Here Are the Cities Where It’s Hardest for Millennials to Afford to Pay Rent

How expensive can modern life get? If you’re a millennial or a member of Gen Z, this is a pretty pertinent question and right now the answer appears to be something along the lines of “the limit does not exist.” The gulf between the cost of living and the actual wages of most workers continues to scream towards new records, and this is especially tricky for younger Americans who never had time to build up any appreciable amount of wealth — unless your family has enough to pass some along.

And now, a new analysis from Filterbuy shows just where this growing gap is hitting the hardest. They put their heads together and found the eight major cities with the largest Millennial renter wage gaps, ranking them from the smallest rent-to-income ratio to the largest. In all these cities, at least half of all Millennials don’t make enough to afford the rent on a one bedroom apartment.

The biggest gap is in the Los Angeles-Long Beach-Anaheim metro area in California, where the Millennial median wage is $36,649. But the median annual wage needed to rent a one-bedroom without spending more than 30 percent of your earnings is $72,560.

In other words, half of all Millennials in the area can swing renting a one-bedroom spot. The other half doesn’t. And the LA area isn’t alone here. In fact, of the top eight cities listed, five are in California.

Right behind the LA-Long Beach-Anaheim area on the list is Miami-Fort Lauderdale-West Palm Beach in Florida, where the median Millennial income is $31,414 but you need to make $52,320 to afford a one-bedroom. Number three is San Diego-Carlsbad in California, and number four is Orlando-Kissimmee-Sanford in Florida. The rest are all California areas (San Francisco, San Jose and Riverside) except for one more East Coast spot: NYC-Newark-Jersey City in New York and New Jersey.
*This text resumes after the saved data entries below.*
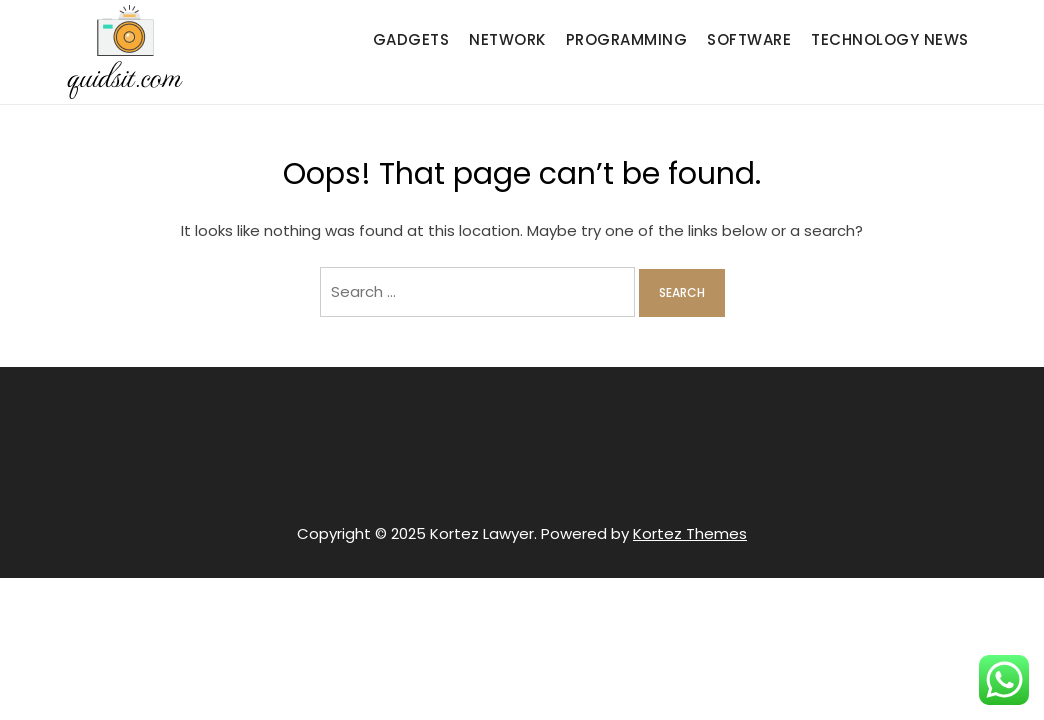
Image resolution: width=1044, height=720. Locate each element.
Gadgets (411, 39)
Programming (627, 39)
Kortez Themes (690, 533)
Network (507, 39)
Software (749, 39)
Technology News (890, 39)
Unfortunately, this gap is only continuing to grow, and homeownership remains an equally unreachable dream for many Millennials, about 25 percent of whom believe they’ll probably always be renting. In addition to the soaring cost of rent and largely stagnant wages, younger Americans are bogged down by things like student loans. Nearly half of all Americans between 23 and 31 say college debt is keeping them from saving enough money to buy a house.